PROBLEM -
Look through the entries below and copy exactly the part that begins with the line containing "panelových bytoviek s" and ends with the line containing "kamchatka-tour@mail.ru". Do not copy the pictures.
_ _ _ _
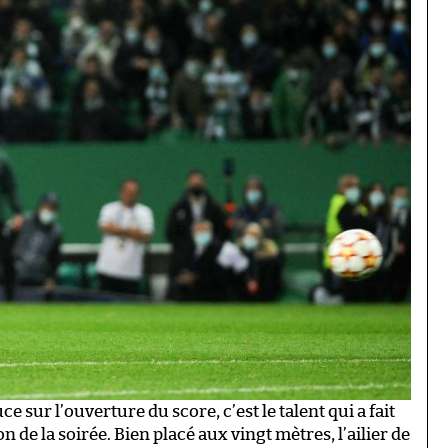
e sur l’ouverture du score, c’est le talent qui a fait
n de la soirée. Bien placé aux vingt mètres, l’ailier de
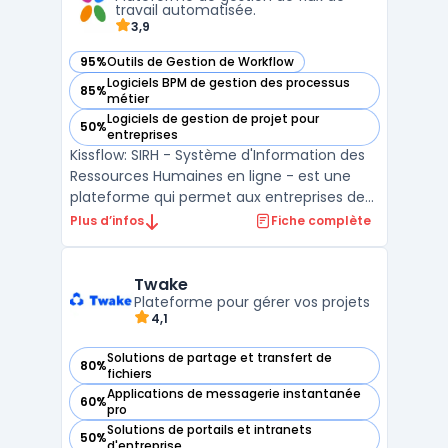
fonctionnalités te ...
travail automatisée.
3,9
95%
Outils de Gestion de Workflow
— voir Kissflow dans cette catégorie
Logiciels BPM de gestion des processus
85%
— voir Kissflow dans cette catégorie
métier
Logiciels de gestion de projet pour
50%
— voir Kissflow dans cette catégorie
entreprises
Kissflow: SIRH - Système d'Information des
Ressources Humaines en ligne - est une
plateforme qui permet aux entreprises de
gérer efficacement les processus de
Plus d’infos
Fiche complète
recrutement, les demandes de congés, la
gestion des performances et bien plus
encore. Avec Kissflow, les processus sont
Twake
automatisés, ce qui p ...
Plateforme pour gérer vos projets
4,1
Solutions de partage et transfert de
80%
— voir Twake dans cette catégorie
fichiers
Applications de messagerie instantanée
60%
— voir Twake dans cette catégorie
pro
Solutions de portails et intranets
50%
— voir Twake dans cette catégorie
d'entreprise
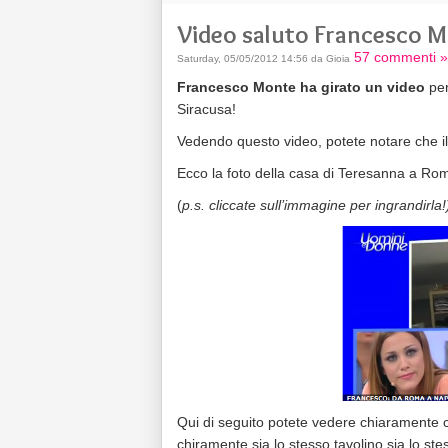
Video saluto Francesco M
57 commenti »
Saturday, 05/05/2012 14:56 da Gioia
Francesco Monte ha girato un video
per
Siracusa!
Vedendo questo video, potete notare che i
Ecco la foto della casa di Teresanna a Rom
(
p.s. cliccate sull’immagine per ingrandirla!
Qui di seguito potete vedere chiaramente ch
chiramente sia lo stesso tavolino sia lo st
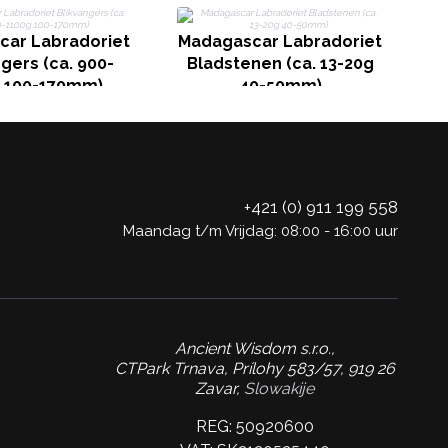
M
G
car Labradoriet
Madagascar Labradoriet
gers (ca. 900-
Bladstenen (ca. 13-20g
 100-170mm)
40-50mm)
+421 (0) 911 199 558
Maandag t/m Vrijdag: 08:00 - 16:00 uur
Ancient Wisdom s.r.o.,
CTPark Trnava, Prílohy 583/57, 919 26
Zavar,
Slowakije
REG: 50920600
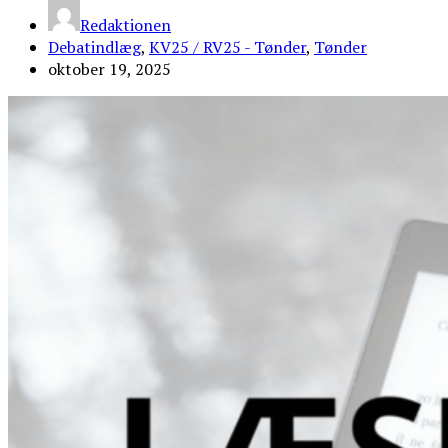
Redaktionen
Debatindlæg
,
KV25 / RV25 - Tønder
,
Tønder
oktober 19, 2025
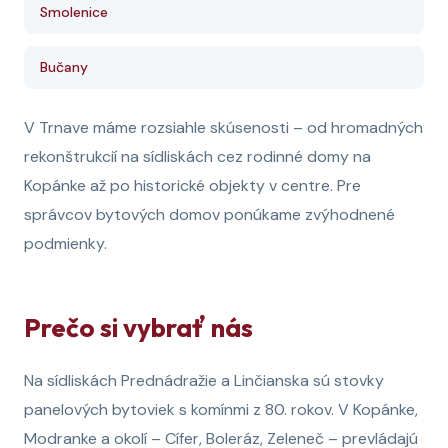
Smolenice
Bučany
V Trnave máme rozsiahle skúsenosti – od hromadných
rekonštrukcií na sídliskách cez rodinné domy na
Kopánke až po historické objekty v centre. Pre
správcov bytových domov ponúkame zvýhodnené
podmienky.
Prečo si vybrať nás
Na sídliskách Prednádražie a Linčianska sú stovky
panelových bytoviek s komínmi z 80. rokov. V Kopánke,
Modranke a okolí – Cífer, Boleráz, Zeleneč – prevládajú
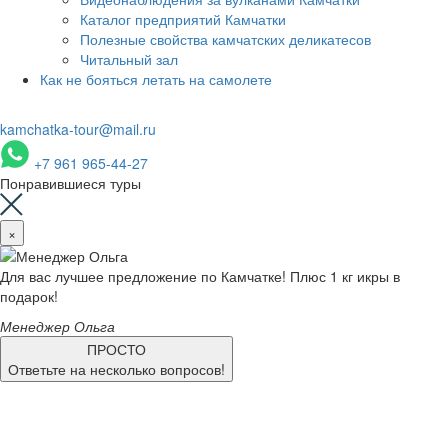
Каталог предприятий Камчатки
Полезные свойства камчатских деликатесов
Читальный зал
Как не бояться летать на самолете
kamchatka-tour@mail.ru
+7 961 965-44-27
Понравившиеся туры
×
Для вас лучшее предложение по Камчатке! Плюс 1 кг икры в
подарок!
Менеджер Ольга
ПРОСТО
Ответьте на несколько вопросов!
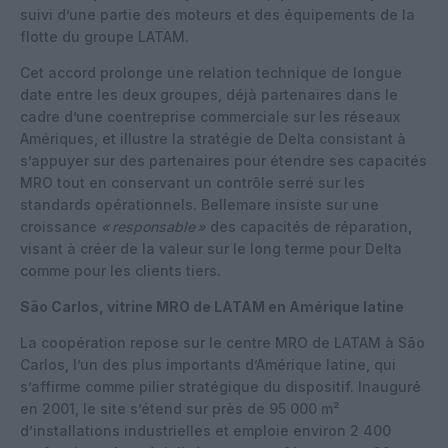
suivi d’une partie des moteurs et des équipements de la
flotte du groupe LATAM.
Cet accord prolonge une relation technique de longue
date entre les deux groupes, déjà partenaires dans le
cadre d’une coentreprise commerciale sur les réseaux
Amériques, et illustre la stratégie de Delta consistant à
s’appuyer sur des partenaires pour étendre ses capacités
MRO tout en conservant un contrôle serré sur les
standards opérationnels. Bellemare insiste sur une
croissance
«
responsable
»
des capacités de réparation,
visant à créer de la valeur sur le long terme pour Delta
comme pour les clients tiers.
São Carlos, vitrine MRO de LATAM en Amérique latine
La coopération repose sur le centre MRO de LATAM à São
Carlos, l’un des plus importants d’Amérique latine, qui
s’affirme comme pilier stratégique du dispositif. Inauguré
en 2001, le site s’étend sur près de 95 000 m²
d’installations industrielles et emploie environ 2 400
_ _ _ _
EXERCISE RESULT -
panelových bytoviek s komínmi z 80. rokov. V Kopánke,
Modranke a okolí – Cífer, Boleráz, Zeleneč – prevládajú
Каталог предприятий Камчатки
Полезные свойства камчатских деликатесов
Читальный зал
Как не бояться летать на самолете
kamchatka-tour@mail.ru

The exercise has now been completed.